__What to work on__
The required answer is an exact copy of the records below, without pictures.

─── Provided entries

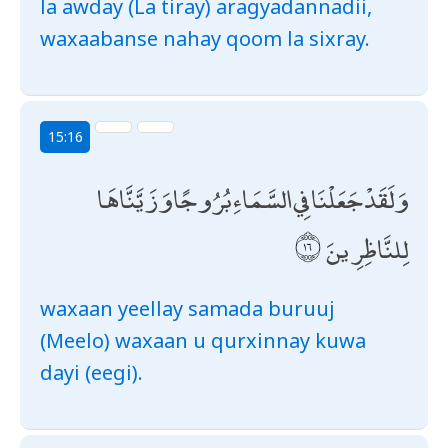
la awday (La tiray) aragyadannadii,
waxaabanse nahay qoom la sixray.
15:16
وَلَقَدْ جَعَلْنَا فِي السَّمَاءِ بُرُوجًا وَزَيَّنَّاهَا
لِلنَّاظِرِينَ
waxaan yeellay samada buruuj
(Meelo) waxaan u qurxinnay kuwa
dayi (eegi).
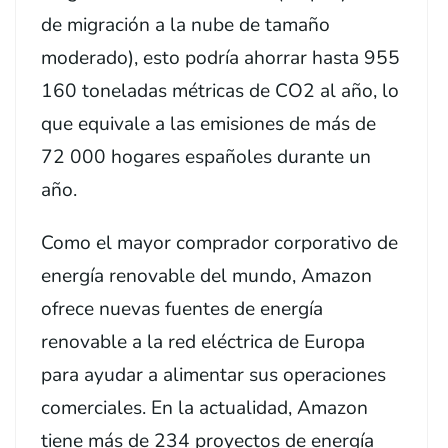
de migración a la nube de tamaño
moderado), esto podría ahorrar hasta 955
160 toneladas métricas de CO2 al año, lo
que equivale a las emisiones de más de
72 000 hogares españoles durante un
año.
Como el mayor comprador corporativo de
energía renovable del mundo, Amazon
ofrece nuevas fuentes de energía
renovable a la red eléctrica de Europa
para ayudar a alimentar sus operaciones
comerciales. En la actualidad, Amazon
tiene más de 234 proyectos de energía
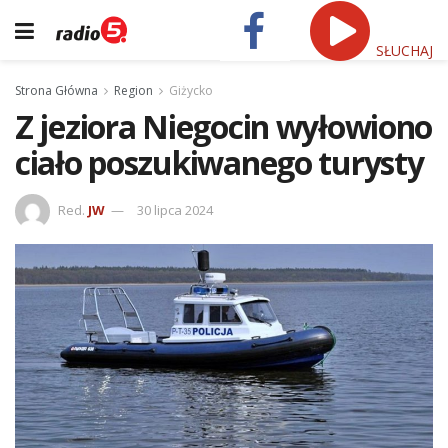
SŁUCHAJ
Strona Główna
Region
Giżycko
Z jeziora Niegocin wyłowiono
ciało poszukiwanego turysty
Red.
JW
30 lipca 2024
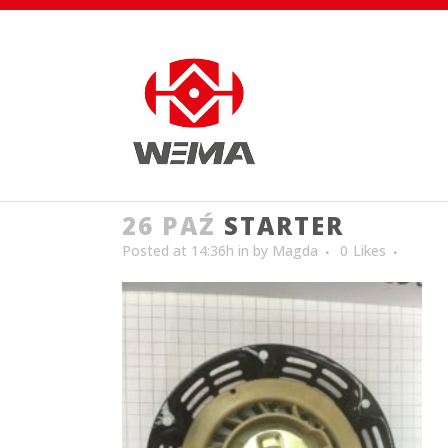
26 PAŹ
STARTER
Posted at 14:36h
in
by
Magda
0
Likes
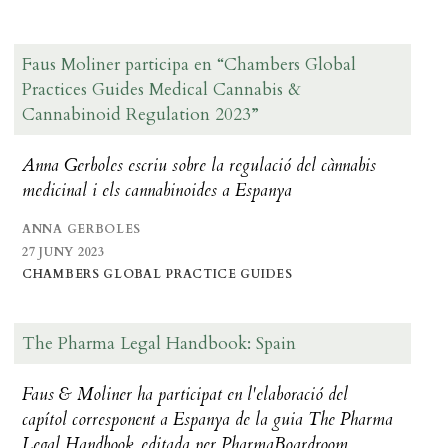
Faus Moliner participa en “Chambers Global
Practices Guides Medical Cannabis &
Cannabinoid Regulation 2023”
Anna Gerboles escriu sobre la regulació del cànnabis
medicinal i els cannabinoides a Espanya
ANNA GERBOLES
27 JUNY 2023
CHAMBERS GLOBAL PRACTICE GUIDES
The Pharma Legal Handbook: Spain
Faus & Moliner ha participat en l'elaboració del
capítol corresponent a Espanya de la guia The Pharma
Legal Handbook, editada per PharmaBoardroom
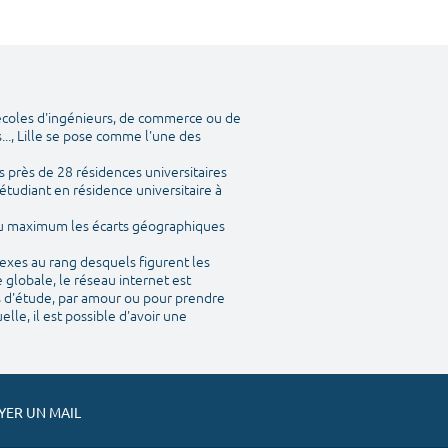
 écoles d'ingénieurs, de commerce ou de
..., Lille se pose comme l'une des
 près de 28 résidences universitaires
étudiant en résidence universitaire à
 au maximum les écarts géographiques
nexes au rang desquels figurent les
 globale, le réseau internet est
is d'étude, par amour ou pour prendre
le, il est possible d'avoir une
ER UN MAIL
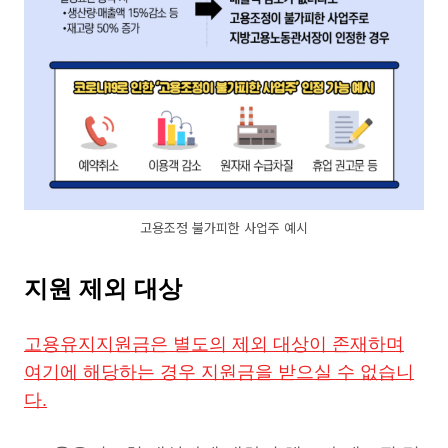
고용조정 불가피한 사업주 예시
지원 제외 대상
고용유지지원금은 별도의 제외 대상이 존재하며
여기에 해당하는 경우 지원금을 받으실 수 없습니
다.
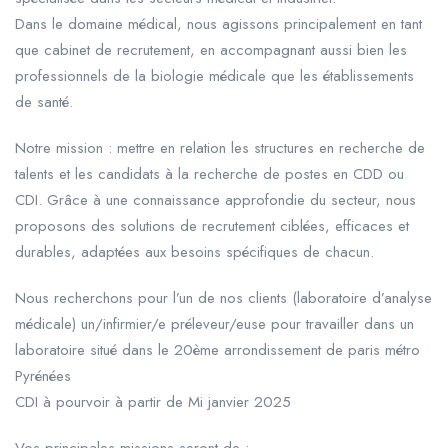
Dans le domaine médical, nous agissons principalement en tant
que cabinet de recrutement, en accompagnant aussi bien les
professionnels de la biologie médicale que les établissements
de santé.
Notre mission : mettre en relation les structures en recherche de
talents et les candidats à la recherche de postes en CDD ou
CDI. Grâce à une connaissance approfondie du secteur, nous
proposons des solutions de recrutement ciblées, efficaces et
durables, adaptées aux besoins spécifiques de chacun.
Nous recherchons pour l’un de nos clients (laboratoire d’analyse
médicale) un/infirmier/e préleveur/euse pour travailler dans un
laboratoire situé dans le 20ème arrondissement de paris métro
Pyrénées
CDI à pourvoir à partir de Mi janvier 2025
Vos principales missions seront de :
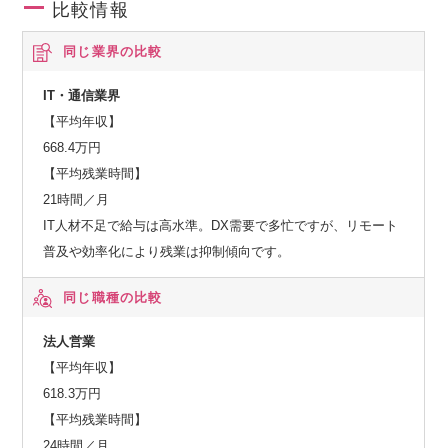
比較情報
同じ業界の比較
IT・通信業界
【平均年収】
668.4万円
【平均残業時間】
21時間／月
IT人材不足で給与は高水準。DX需要で多忙ですが、リモート
普及や効率化により残業は抑制傾向です。
同じ職種の比較
法人営業
【平均年収】
618.3万円
【平均残業時間】
24時間／月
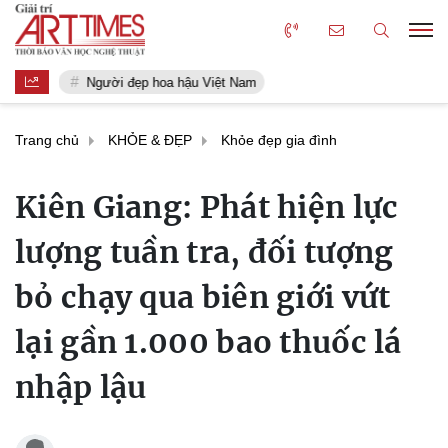
Người đẹp hoa hậu Việt Nam
Trang chủ
KHỎE & ĐẸP
Khỏe đẹp gia đình
Kiên Giang: Phát hiện lực
lượng tuần tra, đối tượng
bỏ chạy qua biên giới vứt
lại gần 1.000 bao thuốc lá
nhập lậu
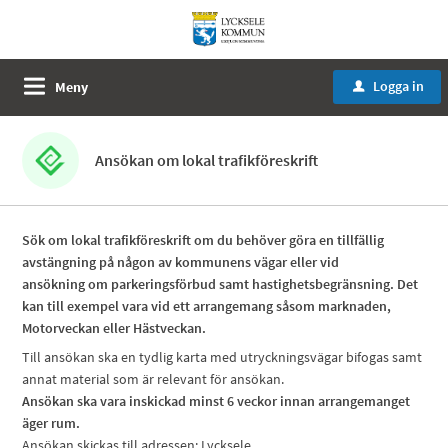
Logga in
Meny
u
Ansökan om lokal trafikföreskrift
Sök om lokal trafikföreskrift om du behöver göra en tillfällig
avstängning på någon av kommunens vägar eller vid
ansökning om parkeringsförbud samt hastighetsbegränsning. Det
kan till exempel vara vid ett arrangemang såsom marknaden,
Motorveckan eller Hästveckan.
Till ansökan ska en tydlig karta med utryckningsvägar bifogas samt
annat material som är relevant för ansökan.
Ansökan ska vara inskickad minst 6 veckor innan arrangemanget
äger rum.
Ansökan skickas till adressen: Lycksele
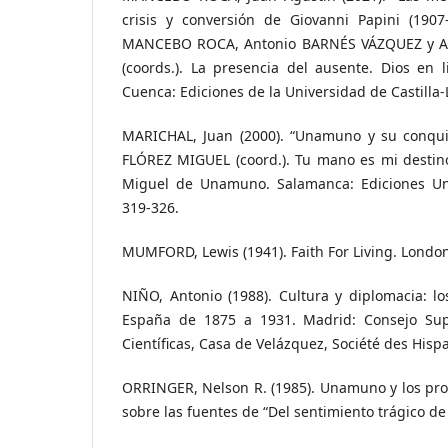
crisis y conversión de Giovanni Papini (1907
MANCEBO ROCA, Antonio BARNÉS VÁZQUEZ y Al
(coords.). La presencia del ausente. Dios en 
Cuenca: Ediciones de la Universidad de Castilla
MARICHAL, Juan (2000). “Unamuno y su conquis
FLÓREZ MIGUEL (coord.). Tu mano es mi destino
Miguel de Unamuno. Salamanca: Ediciones Un
319-326.
MUMFORD, Lewis (1941). Faith For Living. Londo
NIÑO, Antonio (1988). Cultura y diplomacia: lo
España de 1875 a 1931. Madrid: Consejo Supe
Científicas, Casa de Velázquez, Société des Hispa
ORRINGER, Nelson R. (1985). Unamuno y los prote
sobre las fuentes de “Del sentimiento trágico de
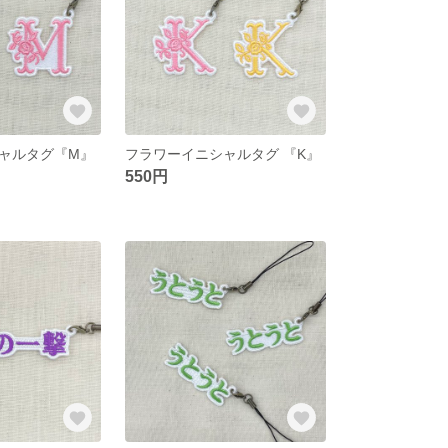
ャルタグ『M』
フラワーイニシャルタグ 『K』
550円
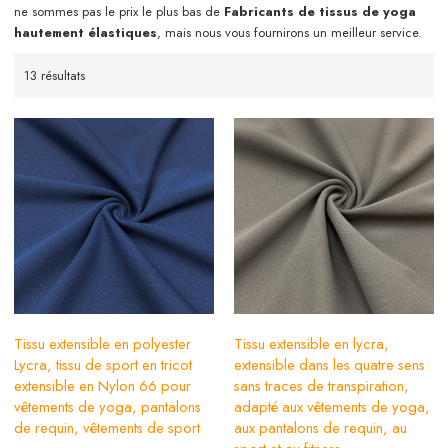
ne sommes pas le prix le plus bas de
Fabricants de tissus de yoga
hautement élastiques
, mais nous vous fournirons un meilleur service.
13 résultats
Tissu extensible en polyester
Tissu extensible en lycra,
Lycra, tissu de sport en tricot
extensible dans les quatre sens
extensible en Nylon 66 pour
sans traces de transpiration,
vêtements de yoga, pantalons
adapté aux vêtements de yoga,
de requin, vêtements de sport
aux pantalons de requin, au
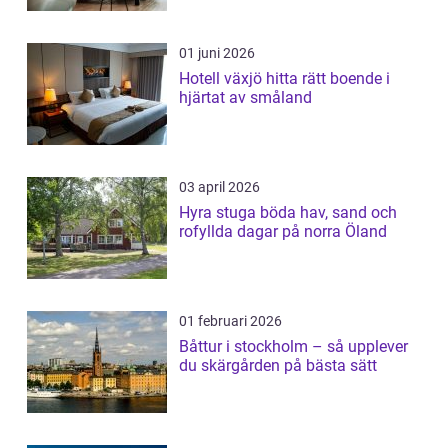
01 juni 2026
Hotell växjö hitta rätt boende i
hjärtat av småland
03 april 2026
Hyra stuga böda hav, sand och
rofyllda dagar på norra Öland
01 februari 2026
Båttur i stockholm – så upplever
du skärgården på bästa sätt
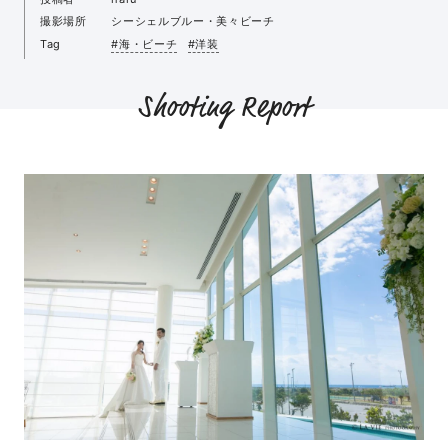
撮影場所
シーシェルブルー・美々ビーチ
Tag
#海・ビーチ
#洋装
Shooting Report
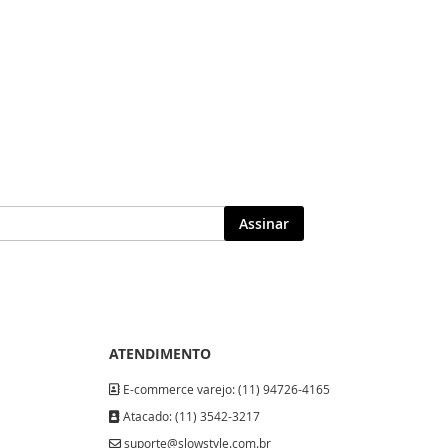
Assinar
ATENDIMENTO
E-commerce varejo: (11) 94726-4165
Atacado: (11) 3542-3217
suporte@slowstyle.com.br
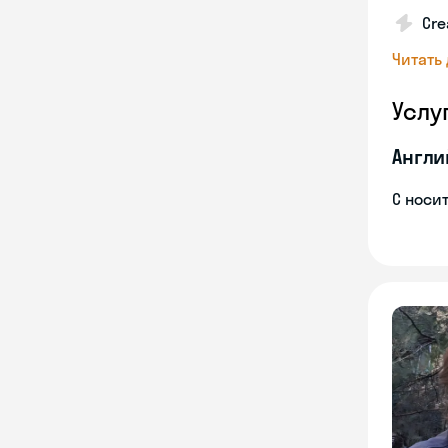
Cre
Читать
Услу
Англи
С носи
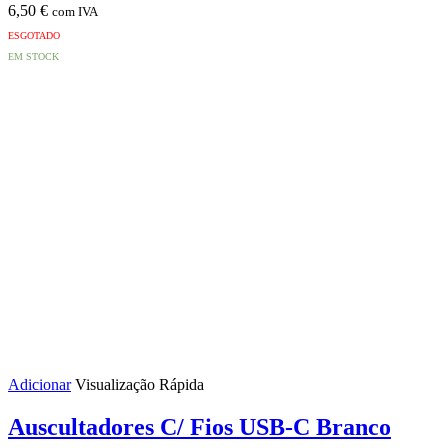
6,50
€
com IVA
ESGOTADO
EM STOCK
Adicionar
Visualização Rápida
Auscultadores C/ Fios USB-C Branco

──────

__Result of the task__
la awday (La tiray) aragyadannadii,
waxaabanse nahay qoom la sixray.
15:16
وَلَقَدْ جَعَلْنَا فِي السَّمَاءِ بُرُوجًا وَزَيَّنَّاهَا
لِلنَّاظِرِينَ
waxaan yeellay samada buruuj
(Meelo) waxaan u qurxinnay kuwa
dayi (eegi).
de migración a la nube de tamaño
moderado), esto podría ahorrar hasta 955
160 toneladas métricas de CO2 al año, lo
que equivale a las emisiones de más de
72 000 hogares españoles durante un
año.
Como el mayor comprador corporativo de
energía renovable del mundo, Amazon
ofrece nuevas fuentes de energía
renovable a la red eléctrica de Europa
para ayudar a alimentar sus operaciones
comerciales. En la actualidad, Amazon
tiene más de 234 proyectos de energía
SŁUCHAJ
Strona Główna
Region
Giżycko
Z jeziora Niegocin wyłowiono
ciało poszukiwanego turysty
Red.
JW
30 lipca 2024
26 PAŹ
STARTER
Posted at 14:36h
in
by
Magda
0
Likes
Faus Moliner participa en “Chambers Global
Practices Guides Medical Cannabis &
Cannabinoid Regulation 2023”
Anna Gerboles escriu sobre la regulació del cànnabis
medicinal i els cannabinoides a Espanya
ANNA GERBOLES
27 JUNY 2023
CHAMBERS GLOBAL PRACTICE GUIDES
The Pharma Legal Handbook: Spain
Faus & Moliner ha participat en l'elaboració del
capítol corresponent a Espanya de la guia The Pharma
Legal Handbook, editada per PharmaBoardroom
 écoles d'ingénieurs, de commerce ou de
..., Lille se pose comme l'une des
 près de 28 résidences universitaires
étudiant en résidence universitaire à
 au maximum les écarts géographiques
nexes au rang desquels figurent les
 globale, le réseau internet est
is d'étude, par amour ou pour prendre
le, il est possible d'avoir une
ER UN MAIL
고용조정 불가피한 사업주 예시
지원 제외 대상
고용유지지원금은 별도의 제외 대상이 존재하며
여기에 해당하는 경우 지원금을 받으실 수 없습니
다.
Dans le domaine médical, nous agissons principalement en tant
que cabinet de recrutement, en accompagnant aussi bien les
professionnels de la biologie médicale que les établissements
de santé.
Notre mission : mettre en relation les structures en recherche de
talents et les candidats à la recherche de postes en CDD ou
CDI. Grâce à une connaissance approfondie du secteur, nous
proposons des solutions de recrutement ciblées, efficaces et
durables, adaptées aux besoins spécifiques de chacun.
Nous recherchons pour l’un de nos clients (laboratoire d’analyse
médicale) un/infirmier/e préleveur/euse pour travailler dans un
laboratoire situé dans le 20ème arrondissement de paris métro
Pyrénées
CDI à pourvoir à partir de Mi janvier 2025
Vos principales missions seront de :
比較情報
同じ業界の比較
IT・通信業界
【平均年収】
668.4万円
【平均残業時間】
21時間／月
IT人材不足で給与は高水準。DX需要で多忙ですが、リモート
普及や効率化により残業は抑制傾向です。
同じ職種の比較
法人営業
【平均年収】
618.3万円
【平均残業時間】
24時間／月
Người đẹp hoa hậu Việt Nam
Trang chủ
KHỎE & ĐẸP
Khỏe đẹp gia đình
Kiên Giang: Phát hiện lực
lượng tuần tra, đối tượng
bỏ chạy qua biên giới vứt
lại gần 1.000 bao thuốc lá
nhập lậu
Logga in
Meny
u
Ansökan om lokal trafikföreskrift
Sök om lokal trafikföreskrift om du behöver göra en tillfällig
avstängning på någon av kommunens vägar eller vid
ansökning om parkeringsförbud samt hastighetsbegränsning. Det
kan till exempel vara vid ett arrangemang såsom marknaden,
Motorveckan eller Hästveckan.
Till ansökan ska en tydlig karta med utryckningsvägar bifogas samt
annat material som är relevant för ansökan.
Ansökan ska vara inskickad minst 6 veckor innan arrangemanget
äger rum.
Ansökan skickas till adressen: Lycksele
crisis y conversión de Giovanni Papini (1907
MANCEBO ROCA, Antonio BARNÉS VÁZQUEZ y Al
(coords.). La presencia del ausente. Dios en 
Cuenca: Ediciones de la Universidad de Castilla
MARICHAL, Juan (2000). “Unamuno y su conquis
FLÓREZ MIGUEL (coord.). Tu mano es mi destino
Miguel de Unamuno. Salamanca: Ediciones Un
319-326.
MUMFORD, Lewis (1941). Faith For Living. Londo
NIÑO, Antonio (1988). Cultura y diplomacia: lo
España de 1875 a 1931. Madrid: Consejo Supe
Científicas, Casa de Velázquez, Société des Hispa
ORRINGER, Nelson R. (1985). Unamuno y los prote
sobre las fuentes de “Del sentimiento trágico de
ャルタグ『M』
フラワーイニシャルタグ 『K』
550円
ne sommes pas le prix le plus bas de
Fabricants de tissus de yoga
hautement élastiques
, mais nous vous fournirons un meilleur service.
13 résultats
Tissu extensible en polyester
Tissu extensible en lycra,
Lycra, tissu de sport en tricot
extensible dans les quatre sens
extensible en Nylon 66 pour
sans traces de transpiration,
vêtements de yoga, pantalons
adapté aux vêtements de yoga,
de requin, vêtements de sport
aux pantalons de requin, au
01 juni 2026
Hotell växjö hitta rätt boende i
hjärtat av småland
03 april 2026
Hyra stuga böda hav, sand och
rofyllda dagar på norra Öland
01 februari 2026
Båttur i stockholm – så upplever
du skärgården på bästa sätt
撮影場所
シーシェルブルー・美々ビーチ
Tag
#海・ビーチ
#洋装
Shooting Report
Assinar
ATENDIMENTO
E-commerce varejo: (11) 94726-4165
Atacado: (11) 3542-3217
suporte@slowstyle.com.br
Cre
Читать
Услу
Англи
С носи
6,50
€
com IVA
ESGOTADO
EM STOCK
Adicionar
Visualização Rápida
Auscultadores C/ Fios USB-C Branco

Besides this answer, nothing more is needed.